EXERCISE AIM >> Print only the lines below from the one with "A Message From the Information" to the one with "sessions. Delegating to specialists frees", both included, exactly as they stand. Leave pictures out.

RECORDS SHOWN >>
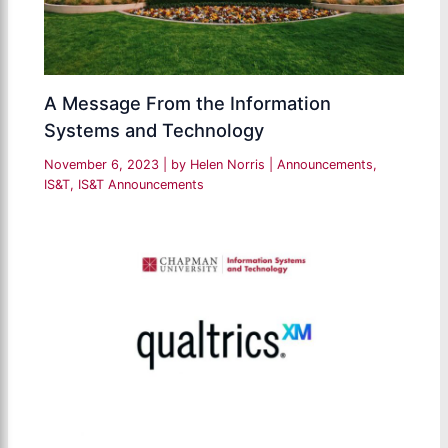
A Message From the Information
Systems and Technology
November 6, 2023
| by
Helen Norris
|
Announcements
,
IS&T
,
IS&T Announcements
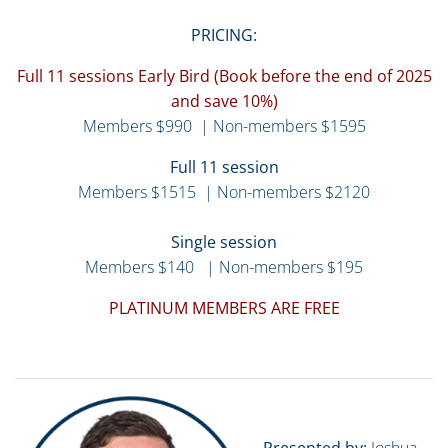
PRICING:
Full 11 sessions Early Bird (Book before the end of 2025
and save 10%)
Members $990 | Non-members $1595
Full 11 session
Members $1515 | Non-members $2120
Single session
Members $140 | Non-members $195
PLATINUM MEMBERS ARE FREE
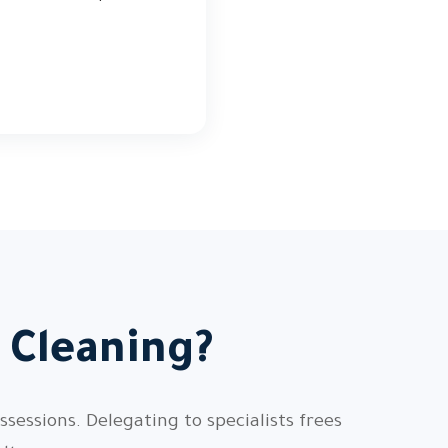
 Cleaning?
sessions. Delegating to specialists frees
...
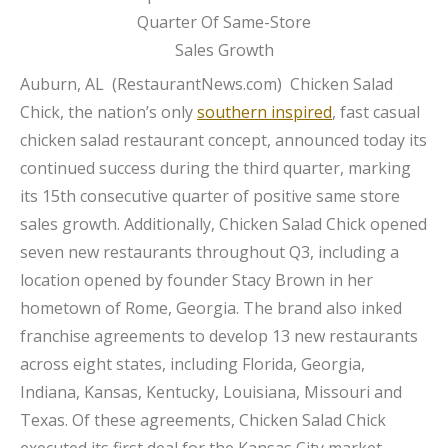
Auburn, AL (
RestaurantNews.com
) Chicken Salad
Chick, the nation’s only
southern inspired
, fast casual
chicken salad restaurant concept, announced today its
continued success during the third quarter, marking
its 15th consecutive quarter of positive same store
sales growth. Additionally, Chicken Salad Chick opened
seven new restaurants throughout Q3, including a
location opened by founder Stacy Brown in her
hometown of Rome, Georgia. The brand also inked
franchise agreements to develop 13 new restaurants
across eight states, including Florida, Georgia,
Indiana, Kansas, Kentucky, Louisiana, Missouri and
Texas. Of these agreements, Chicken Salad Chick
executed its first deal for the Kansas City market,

PROBLEM SOLUTION >>
A Message From the Information
Systems and Technology
November 6, 2023
| by
Helen Norris
|
Announcements
,
IS&T
,
IS&T Announcements
PRICING:
Full 11 sessions Early Bird (Book before the end of 2025
and save 10%)
Members $990 | Non-members $1595
Full 11 session
Members $1515 | Non-members $2120
Single session
Members $140 | Non-members $195
PLATINUM MEMBERS ARE FREE
 Cleaning?
sessions. Delegating to specialists frees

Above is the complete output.